Creating a context of love…

Last night and at first light this morning I was pondering some thoughts and questions about your paper On Being, Creation and Reality — enough so that I had to get up out of bed with Karin — a difficult enough action by itself — to write down some of what I had been thinking. I think out loud here a bit with you.

I’m not sure how this relates to your entire Creation idea, but what I was thinking is that misinterpretation of it could lead to the problems which much of our human potential movement addressed in the 60s and 70s: that people who accept and wish to practice “creating their own universes” might, in the  effort to do so, slip into merely living less than congruent, genuine, or authentic lives — living somewhat blindly their dream that life is beautiful and that they are happy, but when in reality their lives are lonely or hellish by most accepted standards. (Remember the movie, “A Beautiful Life”  father & son in the concentration camp?)

But their created reality, or even their context, might be that their lives are heaven on earth. They may lose touch with reality and be labeled as loony as many geniuses are and locked away in hospitals somewhere.

I was thinking of what I had thought were my worst 6 months in life. I now see it as a positive growing experience for me. But viewed from the outside, it was a hellish, humiliating, unjust, devestating experience in society’s reality. I could have created it within a victim’s context which would have made it horrible. But I created it as being something quite different and beneficial. Was that merely my incredible survival mechanisms at work?

What is more genuine: my subjective experience of reality or a more objective reality? Certainly my reality is more authentic for me. Was I SOURCING my own reality? Isn’t that what so-called “crazy” people do?

If one went around trying to live from within a context of love, and trying very hard to do it, but in truth they were not really loving others, nor were they being loved back,  might they be merely fooling themselves, but not others? Is fooling ourselves an acceptable reality? Does such intentionality lead to creating the reality?

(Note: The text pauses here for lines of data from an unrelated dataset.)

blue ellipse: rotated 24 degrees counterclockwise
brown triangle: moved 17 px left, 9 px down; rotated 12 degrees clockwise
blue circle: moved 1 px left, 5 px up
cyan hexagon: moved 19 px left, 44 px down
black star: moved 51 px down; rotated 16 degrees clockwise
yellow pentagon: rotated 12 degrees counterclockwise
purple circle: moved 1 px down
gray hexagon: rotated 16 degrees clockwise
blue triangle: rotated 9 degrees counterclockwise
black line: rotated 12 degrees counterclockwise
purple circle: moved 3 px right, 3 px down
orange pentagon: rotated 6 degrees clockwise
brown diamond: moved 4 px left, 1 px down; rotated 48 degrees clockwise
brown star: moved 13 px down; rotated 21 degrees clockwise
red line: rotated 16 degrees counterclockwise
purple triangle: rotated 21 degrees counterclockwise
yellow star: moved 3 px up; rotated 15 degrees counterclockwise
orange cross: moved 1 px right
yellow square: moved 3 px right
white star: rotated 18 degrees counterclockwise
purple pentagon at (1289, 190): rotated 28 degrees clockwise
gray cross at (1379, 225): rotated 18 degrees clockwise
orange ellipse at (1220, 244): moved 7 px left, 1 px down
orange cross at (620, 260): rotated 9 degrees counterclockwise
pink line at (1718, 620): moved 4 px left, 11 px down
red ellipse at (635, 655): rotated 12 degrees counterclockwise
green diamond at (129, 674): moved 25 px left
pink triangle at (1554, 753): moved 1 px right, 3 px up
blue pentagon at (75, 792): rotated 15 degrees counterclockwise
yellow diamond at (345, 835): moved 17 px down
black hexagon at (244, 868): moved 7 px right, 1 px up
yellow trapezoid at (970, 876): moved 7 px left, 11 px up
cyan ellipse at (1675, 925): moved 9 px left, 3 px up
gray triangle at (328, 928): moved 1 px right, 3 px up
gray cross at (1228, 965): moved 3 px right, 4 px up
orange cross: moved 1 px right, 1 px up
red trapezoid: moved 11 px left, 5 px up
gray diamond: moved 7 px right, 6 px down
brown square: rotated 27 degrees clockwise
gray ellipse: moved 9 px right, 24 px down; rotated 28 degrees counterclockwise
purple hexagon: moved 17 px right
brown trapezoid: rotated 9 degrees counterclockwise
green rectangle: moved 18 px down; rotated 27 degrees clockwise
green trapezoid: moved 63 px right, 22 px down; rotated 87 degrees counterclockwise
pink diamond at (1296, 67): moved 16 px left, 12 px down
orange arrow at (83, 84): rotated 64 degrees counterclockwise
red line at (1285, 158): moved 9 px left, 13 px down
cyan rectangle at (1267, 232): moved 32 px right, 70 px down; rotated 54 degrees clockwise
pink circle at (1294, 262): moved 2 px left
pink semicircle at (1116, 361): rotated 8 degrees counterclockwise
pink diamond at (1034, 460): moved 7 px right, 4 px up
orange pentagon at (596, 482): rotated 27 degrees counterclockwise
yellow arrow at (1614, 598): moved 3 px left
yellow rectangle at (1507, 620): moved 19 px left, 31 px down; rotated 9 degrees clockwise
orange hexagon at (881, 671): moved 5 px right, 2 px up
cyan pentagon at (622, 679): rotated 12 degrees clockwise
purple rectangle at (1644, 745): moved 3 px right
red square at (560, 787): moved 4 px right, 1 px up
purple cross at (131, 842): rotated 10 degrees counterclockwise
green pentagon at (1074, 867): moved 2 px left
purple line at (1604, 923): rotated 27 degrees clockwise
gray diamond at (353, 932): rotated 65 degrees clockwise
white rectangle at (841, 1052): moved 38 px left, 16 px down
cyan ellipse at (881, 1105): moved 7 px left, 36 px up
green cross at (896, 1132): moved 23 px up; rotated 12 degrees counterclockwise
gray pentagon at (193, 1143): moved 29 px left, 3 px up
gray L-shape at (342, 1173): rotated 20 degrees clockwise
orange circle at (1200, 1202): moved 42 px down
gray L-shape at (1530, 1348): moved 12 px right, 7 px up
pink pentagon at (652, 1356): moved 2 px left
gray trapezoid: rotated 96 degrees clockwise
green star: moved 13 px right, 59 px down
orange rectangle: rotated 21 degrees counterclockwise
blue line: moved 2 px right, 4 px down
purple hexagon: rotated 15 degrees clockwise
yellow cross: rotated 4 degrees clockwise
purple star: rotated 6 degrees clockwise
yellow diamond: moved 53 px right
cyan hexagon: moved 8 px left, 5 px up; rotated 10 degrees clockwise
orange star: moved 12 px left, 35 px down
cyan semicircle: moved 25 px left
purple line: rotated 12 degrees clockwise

There is a physician I met and got to know with ____ in our marriage desperation (he died several years ago along with our marriage…) who was a popular Christian author (Dr. Ed Wheat) of a book called, Love Life … for Every Married Couple. His premise was that if we merely ACT AS IF we love another, it will lead to real love, no matter how bad the circumstances may seem or be.  Merely consistently “acting as if” we love another will transform it into reality and create the love we want, and our partner will begin loving us back. After all, isn’t God’s most important commandment: “Love one another as you would love yourself?” Loving is the most important of all “Source”s” commandments, isn’t it? That”s what Dr. Wheat was preaching. Seems simplistic, but is it perhaps another route into the Creation/context theory you are writing about?

In the 70s we might have labeled that as phony or non-authentic behavior, to be summarily  exposed in an encounter group where the price for survival is strict honesty, congruency, and authenticity.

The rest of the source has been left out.